Emma Higgins, "Fraud" by Jessie Reyez (co-directed by Jessie Reyez)
Nominated for Music Video of the Year for the third time is Emma Higgins, who co-helmed last year's "Fraud" with the song's performer, Jessie Reyez. (In 2020, the two collaborated on the Juno-winning "No One's in the Room," making Reyez the first Latin Canadian artist to receive the award.) Raised in Vancouver, Higgins has described herself as "dedicated to the humanity in every story she approaches, with a particular love of the misfit or outcast."
Aside from Reyez, that ethos has also carried over to videos for acts like Mother Mother and Tegan and Sara. Costuming and art direction especially tend to play up sameness and/or variety in Higgins' work — think an unexpected pop of colour from a forbidden tube of lipstick at a Catholic school, or a skyline that stays put even as seasons change and characters come and go.

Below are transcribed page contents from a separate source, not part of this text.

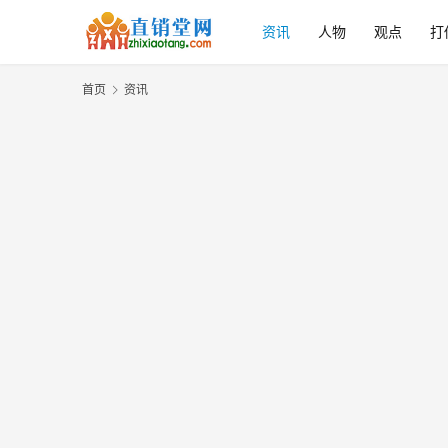
资讯
人物
观点
打
首页
资讯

In "Fraud," a song where Reyez goes scorched-earth on an ex, her character is primped by a number of ladies-in-waiting before having an audience with an unidentified, ominous male figure who's been holding them all captive. She leverages the meeting into an escape opportunity for the whole group: the women commandeer the space, painting the walls red and replacing their former captor's dull, monochromatic décor with brighter, more feminine florals.
The video took on added (if mostly accidental) significance in its June 24, 2022 release — the same day that the U.S. Supreme Court officially overturned Roe v. Wade. "It really does feel like the right day for this," Higgins wrote on Instagram. "Women taking over. Watch out Frauds."
Also worth a watch: Mother Mother's 2016 video for "The Drugs," another marvel of art direction that earned Higgins her first nomination in the category.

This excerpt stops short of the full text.